Salvadore freute sich riesig, auch so eine Eigenschaft von Schwulen – sie sind nicht nachtragend – also ich meine Frauen gegenüber. Die stellen keine Konkurrenz dar und erschüttern das Mega-Selbstvertrauen in keinster Weise.
Heute lief eine super Party in einem Undergroundclub, besser konnte ich es gar nicht treffen. Der Dresscode war „Opulenz in Rot“. Bis dann, Darling.
Meine Kleiderauswahl in Rot war nicht sehr üppig, da hatte ich ein Kindheitstrauma. Meine konservative Mama ließ nur „reine“ Farben zu – Rot, Weiß und Dunkelblau. Das werde ich in diesem Leben nicht mehr aufarbeiten, ist aber auch egal.
Meine Entscheidung fiel auf ein üppiges Tüllkleid, wann immer ich es getragen hatte, die Banausen sagten immer – bist du aus Papageno entsprungen – aber heute war es mehr als passend. Dazu goldfärbige Cowboystiefel in Kombination mit meiner „Klorollenfrisur“. Die war supereasy und machte einfach eine WoW-Mähne. Das Rezept dazu: Man nehme eine leere Klopapierrolle, wickle einen Kunsthaarzopf darüber, dann auf den höchsten Punkt des Kopfes aufstecken, eigene Haare darüber – und fertig ist der Turm.

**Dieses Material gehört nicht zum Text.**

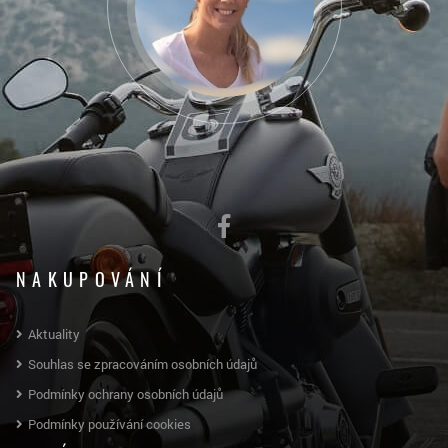
NAKUPOVÁNÍ
Aktuality
Souhlas se zpracováním osobních údajů
Podmínky ochrany osobních údajů
Podmínky používání cookies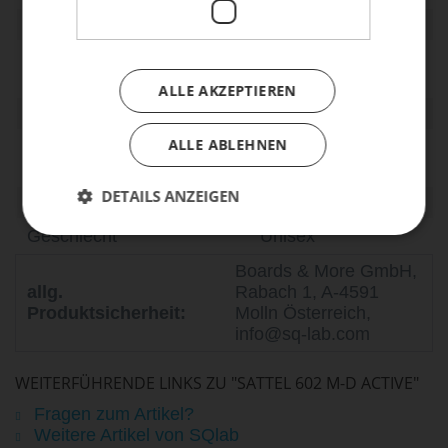
Härte in SQ-Shore
45
Entlastung im
80
Dammbereich in %
ALLE AKZEPTIEREN
maximale Belastung in kg
150
ALLE ABLEHNEN
maximales
18
Anzugsmoment in nm
DETAILS ANZEIGEN
E-Bike Ready
Ja
Geschlecht
Unisex
Boards & More GmbH,
allg.
Rabach 1, A-4591
Produktsicherheit:
Molln Österreich,
info@sq-lab.com
WEITERFÜHRENDE LINKS ZU "SATTEL 602 M-D ACTIVE"
Fragen zum Artikel?
Weitere Artikel von SQlab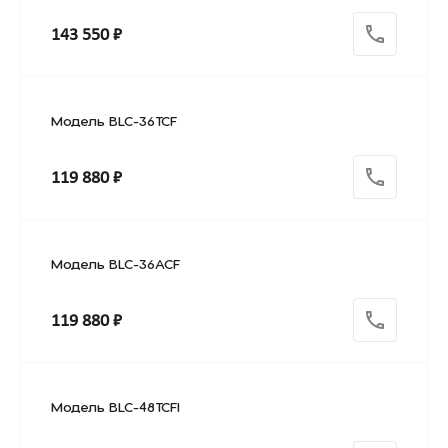
143 550 ₽
Модель BLC-36TCF
119 880 ₽
Модель BLC-36ACF
119 880 ₽
Модель BLC-48TCFI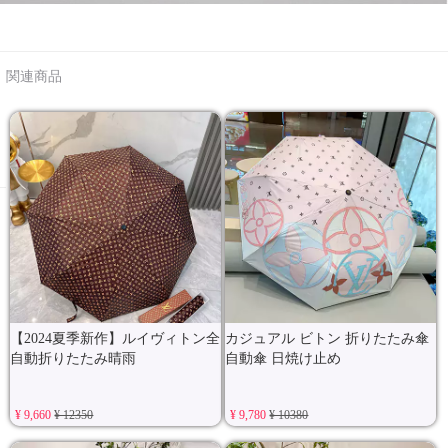
関連商品
【2024夏季新作】ルイヴィトン全
カジュアル ビトン 折りたたみ傘
自動折りたたみ晴雨
自動傘 日焼け止め
¥ 9,660
¥ 12350
¥ 9,780
¥ 10380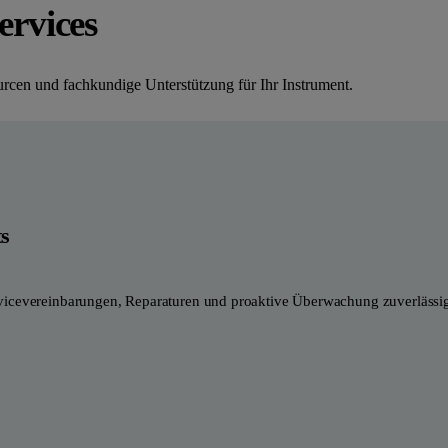
ervices
rcen und fachkundige Unterstützung für Ihr Instrument.
ts
vicevereinbarungen, Reparaturen und proaktive Überwachung zuverlässig,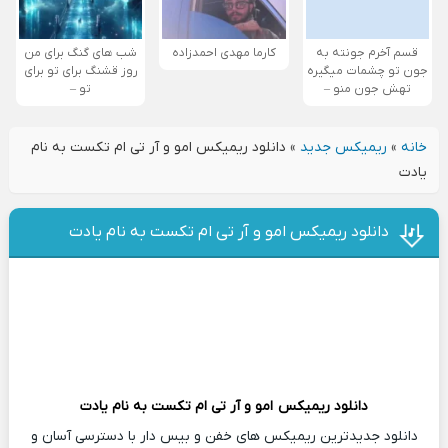
قسم آخرم جونته به
کارما مهدی احمدزاده
شب های گنگ برای من
جون تو چشمات میگیره
روز قشنگ برای تو برای
تهش جون منو –
تو –
خانه
»
ریمیکس جدید
»
دانلود ریمیکس امو و آر تی ام تکست به نام
یادت
دانلود ریمیکس امو و آر تی ام تکست به نام یادت
دانلود ریمیکس
امو و آر تی ام تکست
به نام یادت
دانلود جدیدترین ریمیکس های خفن و بیس دار با دسترسی آسان و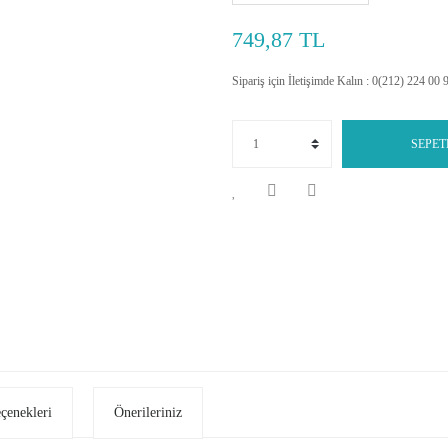
749,87 TL
Sipariş için İletişimde Kalın : 0(212) 224 00 
SEPET
eçenekleri
Önerileriniz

Als ich in den Club ein- bzw. untertauchte konnte ich mich vor Umarmungen kaum retten. Jeder wollte auf unser Wiedersehen anstoßen. In kürzester Zeit hatte ich einen wilden Mix aus Shot´s in allen Farben mit neutralisierendem Wodka intus. Es war so befreiend, hier war Alles erlaubt. Friedlich vereint waren hier Schwule, Heteros, Dealer, Nutten samt ihrer Peitscherlbuam – also total liebenswerte Menschen. Ich war voll auf Betriebstemperatur angekommen.
Meine Erzählung über die Berlin-Connection begeisterte sie total, ja riss sie gerad zu Begeisterungsstürmen hin. Jeder hatte einen Tipp für mich… und nachher musste ich unbedingt Alles klitzeklein bis ins kleinste Detail erzählen. Oh, yes Honey!
Stunden später musste ich mich übergeben, ein Blick in den Spiegel zeigte mir den schiefen Turm von Pisa und Augen in der Farbe meines Kleides. Wie eine Ertrinkende hantelte ich mich Zentimeter für Zentimeter am Stufengeländer hinauf, dann küsste mich die strahlende Sonne.
Die nächsten zwei Tage ließ ich es eher ruhig angehen.